Кровью смочена, желчью и водкой

Наша жизнь — оттого и смердит.

Чингисхан, монголоид с бородкой,

Ухмыляясь, с портретов глядит.

Было и другое: «Идеи Ленина живут и побеждают. Им, чтобы выжить, нужно побеждать…» Но это к ним не попало. И вождь оказался другой — к моему изумлению. Попала к ним шутка:

Ах, товарищ Лёня,

Леонид Ильич!

Я — овца в загоне,

Ты — вселенский бич.

Не гляди так строго

В душу с высоты.

Погоди немного,

Отдохнешь и ты.

Побочный продукт. Уж и не знаю, как это могло попасть. Загадка. Я, помнится, только

серьезные

стихи раздавал. Отвечаю:

— Машинка — не моя.

— Знаем, знаем, — говорят литературоведы в штатском. — И опечатки не ваши. — (Здесь, может быть, они были не правы.)

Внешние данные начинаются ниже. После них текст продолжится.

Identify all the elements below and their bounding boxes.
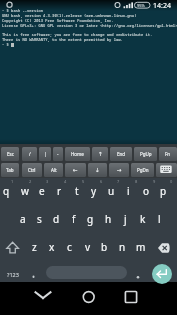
button[interactable] <box>0 234 26 260</box>
staticText: 95% <box>137 3 145 8</box>
button[interactable]: Esc <box>1 147 19 161</box>
button[interactable]: ← <box>65 163 86 177</box>
button[interactable]: v <box>79 234 96 260</box>
button[interactable]: ↓ <box>88 163 107 177</box>
staticText: Copyright (C) 2013 Free Software Foundat… <box>2 18 114 23</box>
staticText: 14:24 <box>153 1 171 11</box>
button[interactable]: d <box>48 206 65 232</box>
button[interactable]: Alt <box>44 163 63 177</box>
button[interactable]: / <box>22 147 37 161</box>
button[interactable]: Tab <box>1 163 19 177</box>
staticText: t <box>75 184 79 198</box>
button[interactable]: Home <box>65 147 90 161</box>
button[interactable]: l <box>151 206 168 232</box>
staticText: 1 <box>11 179 14 184</box>
button[interactable]: k <box>134 206 151 232</box>
staticText: / <box>29 151 31 157</box>
staticText: c <box>67 240 72 254</box>
staticText: Fn <box>165 151 171 157</box>
button[interactable]: PgUp <box>134 147 157 161</box>
staticText: o <box>143 184 150 198</box>
staticText: f <box>72 212 76 226</box>
button[interactable]: b <box>96 234 113 260</box>
staticText: 3 <box>46 179 49 184</box>
button[interactable]: h <box>100 206 117 232</box>
staticText: z <box>32 240 37 254</box>
button[interactable]: PgDn <box>131 163 154 177</box>
staticText: k <box>140 212 146 226</box>
staticText: Alt <box>51 167 57 173</box>
button[interactable] <box>118 284 144 310</box>
staticText: Esc <box>7 151 14 157</box>
button[interactable]: Fn <box>159 147 177 161</box>
button[interactable]: r <box>51 178 68 204</box>
button[interactable]: a <box>14 206 31 232</box>
button[interactable] <box>29 284 57 310</box>
button[interactable] <box>130 262 146 284</box>
staticText: Home <box>71 151 84 157</box>
button[interactable]: End <box>110 147 132 161</box>
button[interactable] <box>75 284 102 310</box>
staticText: s <box>37 212 42 226</box>
button[interactable] <box>156 163 177 177</box>
button[interactable] <box>46 266 127 279</box>
button[interactable] <box>146 234 177 260</box>
staticText: - <box>57 151 59 157</box>
button[interactable]: ↑ <box>92 147 108 161</box>
button[interactable]: j <box>117 206 134 232</box>
button[interactable]: u <box>103 178 120 204</box>
staticText: v <box>85 240 91 254</box>
button[interactable]: | <box>39 147 51 161</box>
staticText: → <box>117 167 122 173</box>
staticText: PgUp <box>140 151 152 157</box>
staticText: ~ $ <box>2 42 9 47</box>
staticText: PgDn <box>137 167 149 173</box>
staticText: Tab <box>6 167 14 173</box>
button[interactable]: y <box>85 178 102 204</box>
button[interactable]: e <box>33 178 50 204</box>
staticText: w <box>21 184 29 198</box>
button[interactable] <box>26 262 42 284</box>
staticText: i <box>127 184 130 198</box>
button[interactable]: → <box>109 163 129 177</box>
staticText: l <box>158 212 161 226</box>
button[interactable] <box>152 264 172 284</box>
button[interactable]: t <box>68 178 85 204</box>
staticText: h <box>105 212 112 226</box>
staticText: There is NO WARRANTY, to the extent perm… <box>2 37 123 42</box>
staticText: ↓ <box>95 167 100 173</box>
staticText: m <box>136 240 146 254</box>
staticText: 9 <box>153 179 156 184</box>
staticText: j <box>124 212 127 226</box>
staticText: d <box>53 212 60 226</box>
staticText: 4 <box>64 179 67 184</box>
staticText: 0 <box>170 179 173 184</box>
button[interactable]: g <box>82 206 99 232</box>
staticText: End <box>117 151 126 157</box>
button[interactable]: Ctrl <box>22 163 42 177</box>
button[interactable]: m <box>132 234 149 260</box>
staticText: g <box>87 212 94 226</box>
staticText: e <box>39 184 45 198</box>
staticText: Ctrl <box>28 167 36 173</box>
button[interactable]: i <box>120 178 137 204</box>
button[interactable]: ?123 <box>0 262 25 286</box>
button[interactable]: x <box>43 234 60 260</box>
button[interactable]: c <box>61 234 78 260</box>
button[interactable]: - <box>53 147 63 161</box>
button[interactable]: z <box>26 234 43 260</box>
staticText: 7 <box>117 179 120 184</box>
button[interactable]: o <box>138 178 155 204</box>
button[interactable]: n <box>114 234 131 260</box>
button[interactable]: f <box>65 206 82 232</box>
button[interactable]: w <box>16 178 33 204</box>
button[interactable]: q <box>0 178 15 204</box>
staticText: u <box>108 184 115 198</box>
button[interactable]: s <box>31 206 48 232</box>
staticText: n <box>119 240 126 254</box>
staticText: a <box>20 212 26 226</box>
staticText: | <box>44 151 47 157</box>
staticText: This is free software; you are free to c… <box>2 32 153 37</box>
staticText: License GPLv3+: GNU GPL version 3 or lat… <box>2 23 177 28</box>
button[interactable]: p <box>155 178 172 204</box>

Слово за слово. Я им сказал, что намерен уезжать; пожаловался, что заявление на эмиграцию не принимают; они, естественно, отвечают: это не к нам. Смысл беседы сводился к предупреждению; была такая мера пресечения. На прощание потребовали, чтоб я этой беседы не разглашал. Выйдя из зазеркалья, я тотчас сообщил о беседе Леопольду Эпштейну, оказавшемуся в Ленинграде. Его сестра была связана с

Хроникой текущих событий

, где и появилось крохотное сообщение в две строки: такого-то числа поэта Юрия Колкера вызывал на допрос КГБ. Тут неточность: допроса не было, протокола не велось. Примерно через год я получил вырезку из

Хроники

— и как? В письме из Германии, пришедшем по почте!

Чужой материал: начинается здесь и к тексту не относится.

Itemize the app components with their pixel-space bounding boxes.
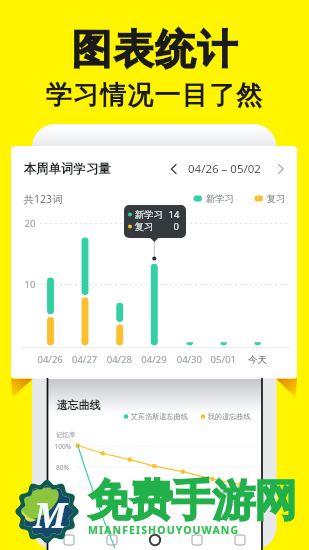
other: Chart statistics screen — [0, 0, 309, 550]
button[interactable]: Chart statistics screen — [0, 0, 309, 550]
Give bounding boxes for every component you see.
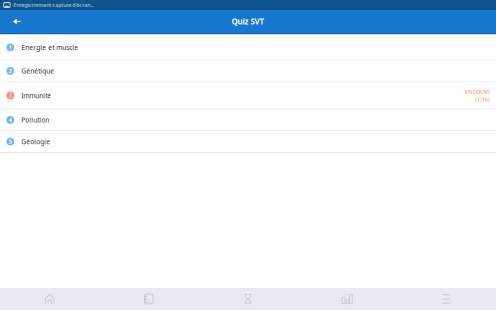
staticText: 3 [9,92,12,99]
staticText: Pollution [21,116,49,124]
staticText: Immunité [21,91,51,100]
button[interactable]: Lessons [99,288,198,310]
button[interactable]: Statistics [298,288,397,310]
button[interactable]: Back [0,10,30,34]
staticText: Enregistrement capture d'écran... [13,2,93,9]
button[interactable]: 3 [0,82,496,109]
button[interactable]: Home [0,288,99,310]
staticText: Quiz SVT [232,16,264,27]
button[interactable]: Quiz [198,288,298,310]
staticText: 2 [9,68,12,75]
button[interactable]: 1 [0,35,496,60]
staticText: Energie et muscle [21,43,78,52]
staticText: Génétique [21,67,54,76]
staticText: 1 [9,44,12,51]
staticText: 5 [9,138,12,145]
button[interactable]: 5 [0,131,496,152]
staticText: 4 [9,116,12,124]
staticText: Géologie [21,137,50,146]
staticText: EN COURS [465,88,490,95]
staticText: (1/16) [475,96,490,103]
button[interactable]: 2 [0,61,496,81]
button[interactable]: 4 [0,110,496,130]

Профилактическая беседа потребовалась гэбистам потому, что в 1980 году ожидалась московская олимпиада и с нею приток иностранцев. Меня и прочую мелочь только пугнули. Людей более значительных вынуждали уехать (мы в ту пору говорили, что их

высылают

, но это не совсем правильно); вынуждали и тех, кто никуда ехать не собирался: например, физика и правозащитника Юрия Меклера.

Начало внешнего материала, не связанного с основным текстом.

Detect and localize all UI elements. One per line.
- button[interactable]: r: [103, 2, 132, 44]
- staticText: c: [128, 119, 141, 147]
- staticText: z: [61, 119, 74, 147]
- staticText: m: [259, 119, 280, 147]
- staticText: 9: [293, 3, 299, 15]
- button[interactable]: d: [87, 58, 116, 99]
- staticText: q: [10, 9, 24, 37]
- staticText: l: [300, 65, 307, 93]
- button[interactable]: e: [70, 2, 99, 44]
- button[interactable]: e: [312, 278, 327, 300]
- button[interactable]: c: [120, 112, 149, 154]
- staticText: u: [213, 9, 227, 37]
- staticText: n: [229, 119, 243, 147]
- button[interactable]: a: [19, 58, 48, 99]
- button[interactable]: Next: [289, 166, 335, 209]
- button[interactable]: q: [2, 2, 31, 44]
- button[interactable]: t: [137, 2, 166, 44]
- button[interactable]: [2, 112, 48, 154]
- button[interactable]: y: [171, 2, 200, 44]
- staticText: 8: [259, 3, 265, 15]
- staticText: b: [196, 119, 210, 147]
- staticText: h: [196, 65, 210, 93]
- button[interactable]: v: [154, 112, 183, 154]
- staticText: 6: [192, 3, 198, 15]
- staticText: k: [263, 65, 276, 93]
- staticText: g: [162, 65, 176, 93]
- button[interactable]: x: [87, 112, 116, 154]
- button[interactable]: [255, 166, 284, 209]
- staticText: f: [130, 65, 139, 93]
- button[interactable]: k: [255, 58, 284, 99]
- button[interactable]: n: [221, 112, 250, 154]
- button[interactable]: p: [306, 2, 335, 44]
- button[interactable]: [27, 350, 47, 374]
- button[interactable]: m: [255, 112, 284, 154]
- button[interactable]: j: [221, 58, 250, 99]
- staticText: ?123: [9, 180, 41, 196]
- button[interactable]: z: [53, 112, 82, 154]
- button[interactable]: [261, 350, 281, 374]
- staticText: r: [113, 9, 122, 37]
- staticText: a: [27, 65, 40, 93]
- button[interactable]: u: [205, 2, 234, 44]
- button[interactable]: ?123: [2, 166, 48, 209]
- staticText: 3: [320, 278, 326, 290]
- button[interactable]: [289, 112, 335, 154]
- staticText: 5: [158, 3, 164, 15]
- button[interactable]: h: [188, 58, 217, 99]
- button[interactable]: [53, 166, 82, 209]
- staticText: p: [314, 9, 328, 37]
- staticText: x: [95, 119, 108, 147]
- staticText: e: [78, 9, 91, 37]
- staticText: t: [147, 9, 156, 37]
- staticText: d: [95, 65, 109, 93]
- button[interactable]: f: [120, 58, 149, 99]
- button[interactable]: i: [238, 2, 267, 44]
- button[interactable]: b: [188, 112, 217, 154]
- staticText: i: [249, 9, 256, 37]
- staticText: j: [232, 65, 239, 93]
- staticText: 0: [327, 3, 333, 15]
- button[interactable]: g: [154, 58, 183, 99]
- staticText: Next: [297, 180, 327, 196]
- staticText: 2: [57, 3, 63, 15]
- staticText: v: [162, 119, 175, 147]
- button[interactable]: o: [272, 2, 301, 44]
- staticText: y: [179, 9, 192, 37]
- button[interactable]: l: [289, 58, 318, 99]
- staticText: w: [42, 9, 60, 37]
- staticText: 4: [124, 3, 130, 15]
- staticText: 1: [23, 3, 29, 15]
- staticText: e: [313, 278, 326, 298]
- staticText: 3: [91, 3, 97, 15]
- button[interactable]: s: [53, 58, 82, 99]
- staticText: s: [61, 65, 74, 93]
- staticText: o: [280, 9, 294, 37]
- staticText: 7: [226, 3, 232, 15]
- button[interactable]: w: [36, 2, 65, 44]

Осенью 1980 года, хоть поначалу мне и не хотелось этого, я окунулся в отказницкие круги: стал ходить на квартирные лекции по еврейской культуре и истории, собиравшие до 50 человек. Было время консолидации отказников, которых вдруг стало много. Бороться (и погибать) легче в коллективе. Люди поддерживали друг друга, обменивались письмами

оттуда

— в точности, как в моем пуримшпиле, написанном в 1983 году:

Открывай поскорей!

За дверями еврей.

Он нам письма принес

От родных и друзей.

Ходил я и на курсы иврита, тоже квартирные, но (в отличие от лекций) не бесплатные. Откуда брались деньги на иврит — при нашей-то бедности? А вот откуда: появились гости из свободного мира с подарками на продажу. Мучительнейший момент: брать или не брать? Пришлось брать, преодолевая стыд. Другого бы гости не поняли, да и не прожить было на кочегарские 110 рублей до вычетов. Привозили мелочи (вроде недорогих диктофонов или золотых цепочек) и не мелочи: фотоаппарат

никон

стоил тогда до 1000 рублей; это означало пять месяцев жизни для семьи. Впрочем, дорогие вещи привозили обыкновенно не одному человеку, а на группу. Для нас с Таней настоящим сокровищем стал американский аппарат для измерения давления крови (после операции Таня сделалась гипертоником). Кроме гостей случались еще и посылки из еврейских благотворительных фондов, обыкновенно с одеждой.